Almost a week after seeing Trey Edward Shults’ It Comes at Night, it’s hard for me to shake the fact that it feels almost like a harbinger. With these dark times of violence, uncertainty, and fear, its only appropriate for our art to imitate those same sentiments. Heck, even superhero movies like Logan are taking risks with bleak, harrowing stories.

With a small cast—headlined by the always-remarkable Joel Edgerton—It Comes at Night is almost as barebones as it gets. The head of a family living in the forest during a catastrophic epidemic, Edgerton’s Paul is understandably paranoid and ruthless when it comes to protecting his family. Nobody is allowed out at night, there is only one door, and almost everyone is a threat. So when Will (Christopher Abbott) shows up at their door in the dead of night, it’s not hard to guess how Paul responds.

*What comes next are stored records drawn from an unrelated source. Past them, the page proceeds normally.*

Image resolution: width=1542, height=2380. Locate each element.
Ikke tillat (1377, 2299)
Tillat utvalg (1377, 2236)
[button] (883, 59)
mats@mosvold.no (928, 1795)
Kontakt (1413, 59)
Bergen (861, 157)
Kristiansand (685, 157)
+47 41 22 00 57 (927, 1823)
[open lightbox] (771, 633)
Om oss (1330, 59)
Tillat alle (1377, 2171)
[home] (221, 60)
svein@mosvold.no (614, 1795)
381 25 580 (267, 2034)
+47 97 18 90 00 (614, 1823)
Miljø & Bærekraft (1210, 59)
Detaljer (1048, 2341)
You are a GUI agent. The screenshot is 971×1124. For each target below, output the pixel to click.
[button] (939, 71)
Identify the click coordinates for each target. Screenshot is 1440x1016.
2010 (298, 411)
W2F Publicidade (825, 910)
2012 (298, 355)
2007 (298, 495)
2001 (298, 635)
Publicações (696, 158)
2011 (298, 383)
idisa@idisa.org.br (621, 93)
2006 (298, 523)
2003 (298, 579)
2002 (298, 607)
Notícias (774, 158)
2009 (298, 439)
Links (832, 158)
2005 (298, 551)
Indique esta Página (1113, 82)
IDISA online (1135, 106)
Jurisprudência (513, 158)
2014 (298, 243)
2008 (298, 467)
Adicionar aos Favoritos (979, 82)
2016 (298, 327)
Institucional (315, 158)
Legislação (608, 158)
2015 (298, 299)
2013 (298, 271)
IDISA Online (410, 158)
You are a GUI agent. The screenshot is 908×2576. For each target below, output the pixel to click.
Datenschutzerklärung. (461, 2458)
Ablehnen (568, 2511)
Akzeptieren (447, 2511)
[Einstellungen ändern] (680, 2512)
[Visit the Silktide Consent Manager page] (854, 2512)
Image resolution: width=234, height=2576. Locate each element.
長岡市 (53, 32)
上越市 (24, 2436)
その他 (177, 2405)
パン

While beautifully shot and acted, it feels as though Shults is simply trying too hard to mislead the audience. The start of the film sees Paul executing his wife Sarah’s (Carmen Ejogo) father for having the illness. His son Travis (Kelvin Harrison Jr.) starts having nightmares about being sick and there being something sinister creeping out in the woods, naturally leading one to believe something much more dangerous is at play. Shults does a good job at keeping you guessing, but it comes with the caveat of his own meddling. Some twists feel forced, and other paths he sets you up to walk down simply don’t go anywhere.

Maybe that’s the point; one can easily see what Shults is trying to do. Fear can be extremely powerful in motivating people to do some heinous acts, which leads the film to have one of the most heart-wrenching scenes in years. Much like last year’s The Witch, it is absolutely hopeless at times with not even a hint of a silver lining. 

As scary as it is to say—this is a film of our times and it won’t be the last.